Source records:
━━━

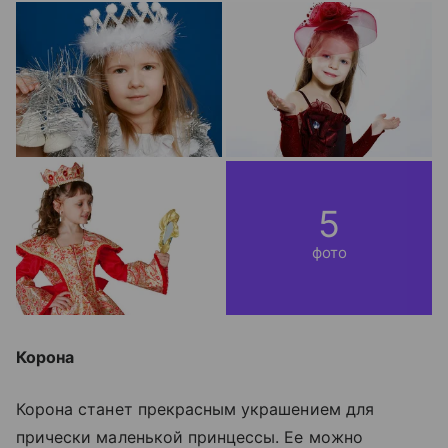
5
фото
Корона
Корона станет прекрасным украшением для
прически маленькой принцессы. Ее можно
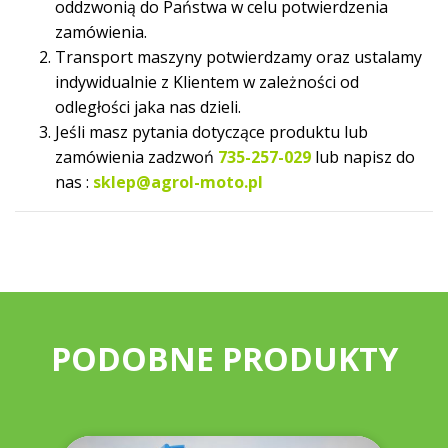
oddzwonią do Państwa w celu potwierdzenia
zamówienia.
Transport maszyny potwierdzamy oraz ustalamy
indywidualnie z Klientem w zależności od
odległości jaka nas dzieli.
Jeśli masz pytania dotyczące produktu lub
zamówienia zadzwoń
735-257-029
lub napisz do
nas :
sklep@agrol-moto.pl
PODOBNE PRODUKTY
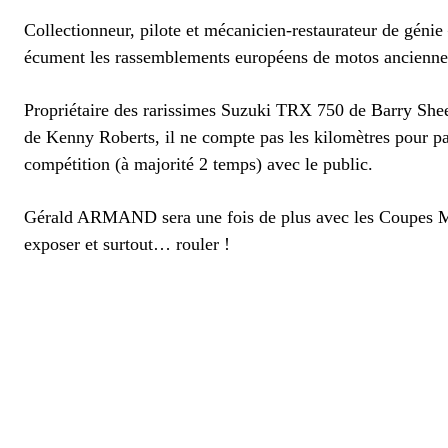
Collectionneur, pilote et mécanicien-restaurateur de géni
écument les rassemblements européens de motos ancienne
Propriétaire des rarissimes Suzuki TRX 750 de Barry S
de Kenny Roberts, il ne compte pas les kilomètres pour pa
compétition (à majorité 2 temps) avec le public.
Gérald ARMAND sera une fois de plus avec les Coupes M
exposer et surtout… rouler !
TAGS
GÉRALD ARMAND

━━━

Output every line of the records above unchanged, and keep the pictures out.

5
фото
Корона
Корона станет прекрасным украшением для
прически маленькой принцессы. Ее можно
oddzwonią do Państwa w celu potwierdzenia
zamówienia.
Transport maszyny potwierdzamy oraz ustalamy
indywidualnie z Klientem w zależności od
odległości jaka nas dzieli.
Jeśli masz pytania dotyczące produktu lub
zamówienia zadzwoń
735-257-029
lub napisz do
nas :
sklep@agrol-moto.pl
PODOBNE PRODUKTY
Collectionneur, pilote et mécanicien-restaurateur de géni
écument les rassemblements européens de motos ancienne
Propriétaire des rarissimes Suzuki TRX 750 de Barry S
de Kenny Roberts, il ne compte pas les kilomètres pour pa
compétition (à majorité 2 temps) avec le public.
Gérald ARMAND sera une fois de plus avec les Coupes M
exposer et surtout… rouler !
TAGS
GÉRALD ARMAND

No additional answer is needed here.